§ **EXERCISE REQUIREMENTS**: In how many lines of the data below does the word "Bilder" appear? Reply with the number and nothing more.

§ **TASK INPUTS**:

========================================================================

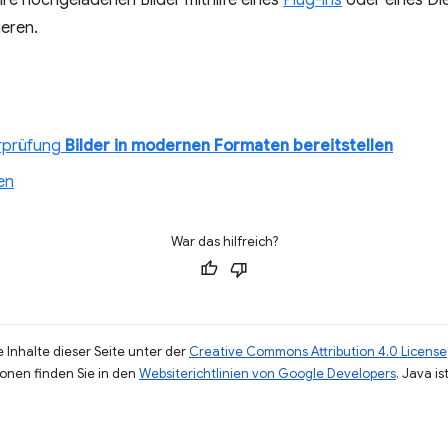
Ihre hochgeladenen Bilder mithilfe eines
Plug-ins
oder eines Di
ieren.
erprüfung
Bilder in modernen Formaten bereitstellen
en
War das hilfreich?
 Inhalte dieser Seite unter der
Creative Commons Attribution 4.0 License
ionen finden Sie in den
Websiterichtlinien von Google Developers
. Java i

========================================================================

§ **SOLUTION**: 2